### INSTRUCTIONS TO FOLLOW:
In the records below, find every line with the word "Kapiti" and copy it.

Start of RECORDS SHOWN

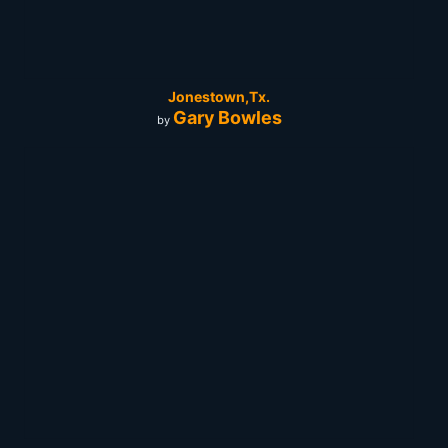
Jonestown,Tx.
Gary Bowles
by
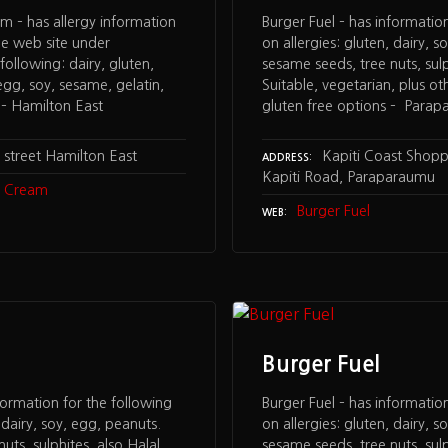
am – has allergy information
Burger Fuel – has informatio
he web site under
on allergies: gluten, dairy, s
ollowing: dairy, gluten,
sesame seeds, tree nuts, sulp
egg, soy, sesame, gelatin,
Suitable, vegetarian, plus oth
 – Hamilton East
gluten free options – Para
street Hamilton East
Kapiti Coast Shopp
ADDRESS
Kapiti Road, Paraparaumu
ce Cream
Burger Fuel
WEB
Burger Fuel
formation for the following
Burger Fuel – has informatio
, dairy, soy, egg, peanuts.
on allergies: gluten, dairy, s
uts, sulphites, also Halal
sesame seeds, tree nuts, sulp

End of RECORDS SHOWN

### EXERCISE ANSWER:
Kapiti Coast Shopp
Kapiti Road, Paraparaumu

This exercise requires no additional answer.